Items listed in a dataset
-- Opening Marker --

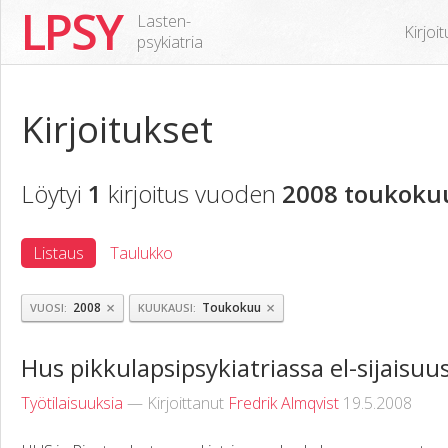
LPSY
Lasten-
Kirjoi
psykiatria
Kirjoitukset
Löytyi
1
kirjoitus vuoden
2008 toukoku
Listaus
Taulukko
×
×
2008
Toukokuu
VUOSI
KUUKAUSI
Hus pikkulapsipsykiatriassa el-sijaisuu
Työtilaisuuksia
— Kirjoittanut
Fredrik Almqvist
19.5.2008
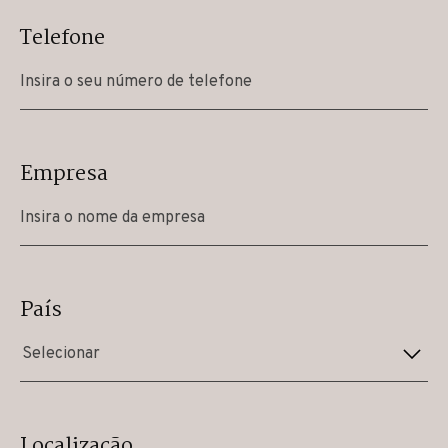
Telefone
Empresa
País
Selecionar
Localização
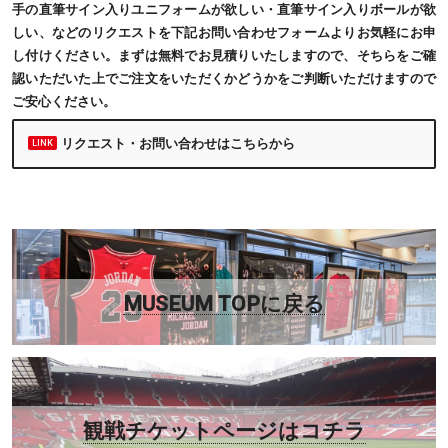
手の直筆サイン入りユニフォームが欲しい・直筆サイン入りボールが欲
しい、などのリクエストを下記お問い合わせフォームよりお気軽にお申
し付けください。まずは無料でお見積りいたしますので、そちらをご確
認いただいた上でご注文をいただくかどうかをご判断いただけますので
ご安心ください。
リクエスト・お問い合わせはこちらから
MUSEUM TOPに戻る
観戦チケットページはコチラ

-- Closing Marker --
-- Opening Marker --

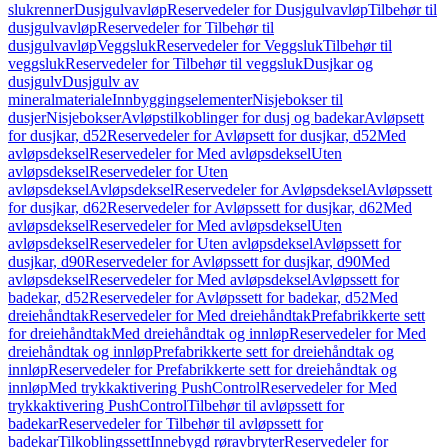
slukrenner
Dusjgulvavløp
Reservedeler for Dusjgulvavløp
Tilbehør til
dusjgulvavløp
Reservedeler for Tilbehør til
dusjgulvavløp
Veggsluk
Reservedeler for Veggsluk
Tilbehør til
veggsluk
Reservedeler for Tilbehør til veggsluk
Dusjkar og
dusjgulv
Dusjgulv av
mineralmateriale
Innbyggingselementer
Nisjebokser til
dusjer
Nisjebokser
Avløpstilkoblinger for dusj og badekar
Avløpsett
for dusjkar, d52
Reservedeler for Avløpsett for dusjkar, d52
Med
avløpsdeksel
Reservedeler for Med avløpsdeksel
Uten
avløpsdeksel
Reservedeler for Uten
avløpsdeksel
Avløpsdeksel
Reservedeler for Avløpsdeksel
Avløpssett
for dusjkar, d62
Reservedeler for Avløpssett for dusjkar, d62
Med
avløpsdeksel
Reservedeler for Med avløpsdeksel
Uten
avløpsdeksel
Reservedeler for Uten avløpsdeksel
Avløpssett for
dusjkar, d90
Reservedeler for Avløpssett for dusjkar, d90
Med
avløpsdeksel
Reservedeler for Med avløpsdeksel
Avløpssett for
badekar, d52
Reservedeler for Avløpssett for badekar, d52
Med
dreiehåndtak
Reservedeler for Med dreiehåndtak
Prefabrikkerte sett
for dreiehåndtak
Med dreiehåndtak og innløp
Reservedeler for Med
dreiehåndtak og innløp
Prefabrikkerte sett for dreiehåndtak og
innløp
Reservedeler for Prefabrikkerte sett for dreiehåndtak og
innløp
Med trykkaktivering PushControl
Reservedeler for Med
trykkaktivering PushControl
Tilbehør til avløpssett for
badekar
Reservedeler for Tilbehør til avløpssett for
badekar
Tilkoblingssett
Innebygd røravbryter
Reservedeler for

-- Closing Marker --
-- Opening Marker --

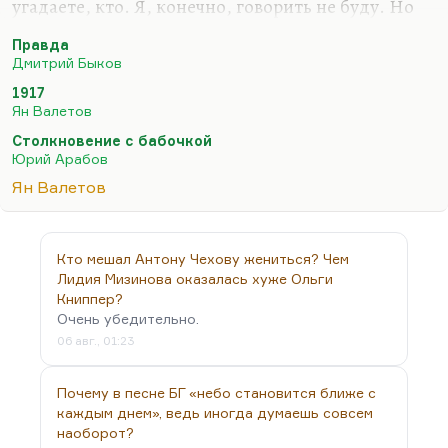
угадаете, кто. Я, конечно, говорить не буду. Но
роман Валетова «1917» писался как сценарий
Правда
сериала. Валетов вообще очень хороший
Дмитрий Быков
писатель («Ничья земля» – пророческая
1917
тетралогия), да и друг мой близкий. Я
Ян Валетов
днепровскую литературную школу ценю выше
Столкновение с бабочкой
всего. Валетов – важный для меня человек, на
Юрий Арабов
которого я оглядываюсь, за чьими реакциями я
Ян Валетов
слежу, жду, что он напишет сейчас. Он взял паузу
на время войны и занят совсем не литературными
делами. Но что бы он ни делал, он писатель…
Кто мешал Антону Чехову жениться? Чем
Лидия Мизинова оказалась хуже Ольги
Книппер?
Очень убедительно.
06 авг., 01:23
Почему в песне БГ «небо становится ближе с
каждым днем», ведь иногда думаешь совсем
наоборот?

-- Closing Marker --

--- ACTIVITY ---
Find the word "innløp" in the data and copy out each line where it turns up.

--- SOLUTION TO THE EXERCISE ---
Med dreiehåndtak og innløp
dreiehåndtak og innløp
innløp
innløp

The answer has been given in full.